WT and Lum -/- mouse corneas were obtained at postnatal (PN) days 4, 8, 10, 12, 16 and 20. Eyes were fixed in 4% paraformaldehyde and then imaged using the 40× oil-immersion objective lens (NA=1.3) of Axiovert 200 microscope (Zeiss, Jena, Germany). NLO SHG signals were generated using a femtosecond laser tuned to 800nm wavelength (Chameleon, Coherent Inc, Santa Clara, CA) and collected by the 388-409nm band-pass filter. Images were recorded as 8 bit, 512 × 512 and were analyzed by the LSM image browser software (Zeiss, Jena, Germany).

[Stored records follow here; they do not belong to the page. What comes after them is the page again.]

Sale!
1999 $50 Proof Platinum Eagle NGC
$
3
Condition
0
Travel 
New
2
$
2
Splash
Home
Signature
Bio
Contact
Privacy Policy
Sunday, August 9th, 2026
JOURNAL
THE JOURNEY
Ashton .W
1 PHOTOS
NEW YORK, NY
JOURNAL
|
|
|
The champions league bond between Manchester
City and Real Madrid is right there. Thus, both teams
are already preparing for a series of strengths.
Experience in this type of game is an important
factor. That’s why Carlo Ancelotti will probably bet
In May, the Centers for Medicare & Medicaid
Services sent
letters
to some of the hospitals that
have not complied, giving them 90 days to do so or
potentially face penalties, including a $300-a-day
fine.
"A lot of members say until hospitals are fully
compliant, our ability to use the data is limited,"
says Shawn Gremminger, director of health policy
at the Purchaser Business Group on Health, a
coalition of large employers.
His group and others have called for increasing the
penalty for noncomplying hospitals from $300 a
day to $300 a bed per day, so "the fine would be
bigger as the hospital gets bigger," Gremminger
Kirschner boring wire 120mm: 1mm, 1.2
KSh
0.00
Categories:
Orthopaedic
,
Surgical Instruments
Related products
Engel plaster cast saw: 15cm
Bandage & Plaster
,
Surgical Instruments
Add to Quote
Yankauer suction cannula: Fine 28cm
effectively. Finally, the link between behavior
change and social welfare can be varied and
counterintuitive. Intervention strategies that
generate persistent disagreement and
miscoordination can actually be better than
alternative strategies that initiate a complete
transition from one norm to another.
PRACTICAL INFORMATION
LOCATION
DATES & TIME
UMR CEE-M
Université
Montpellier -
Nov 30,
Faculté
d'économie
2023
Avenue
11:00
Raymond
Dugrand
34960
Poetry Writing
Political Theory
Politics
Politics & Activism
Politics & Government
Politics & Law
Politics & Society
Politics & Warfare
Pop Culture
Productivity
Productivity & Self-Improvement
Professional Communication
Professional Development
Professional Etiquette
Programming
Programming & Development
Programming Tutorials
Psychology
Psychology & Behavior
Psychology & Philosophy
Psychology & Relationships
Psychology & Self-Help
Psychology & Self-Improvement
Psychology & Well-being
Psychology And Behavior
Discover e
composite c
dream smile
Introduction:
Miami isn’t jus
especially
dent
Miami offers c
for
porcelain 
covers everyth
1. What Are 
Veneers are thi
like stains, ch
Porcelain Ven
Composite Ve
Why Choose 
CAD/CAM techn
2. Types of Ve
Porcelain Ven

As can be seen in Fig. 1, images of the posterior stroma using NLO imaging of the forward scattered (cyan) and backward scattered (magenta) SHG signal showed details of collagen fibril organization of the WT (a) and Lum -/- (b) mouse at PN8. In the WT mouse, collagen fibers were organized into broad bundles that showed interweaving characteristic of stromal collagen lamellae. By comparison, images from the Lum-/- mouse cornea showed a general breakdown in the lamellar organization, with smaller collagen fiber bundles and irregular collagen fiber signals, particularly in the forward scattered images. These differences were noted at all postnatal ages from day 4 to day 20.
These findings indicate that NLO imaging of SHG signals can be used to evaluate the postnatal development of corneal stromal collagen organization and to detect changes that lead to the loss of corneal transparency. The data also indicate that lumican deficiency results in abnormal collagen fibril organization very early in development.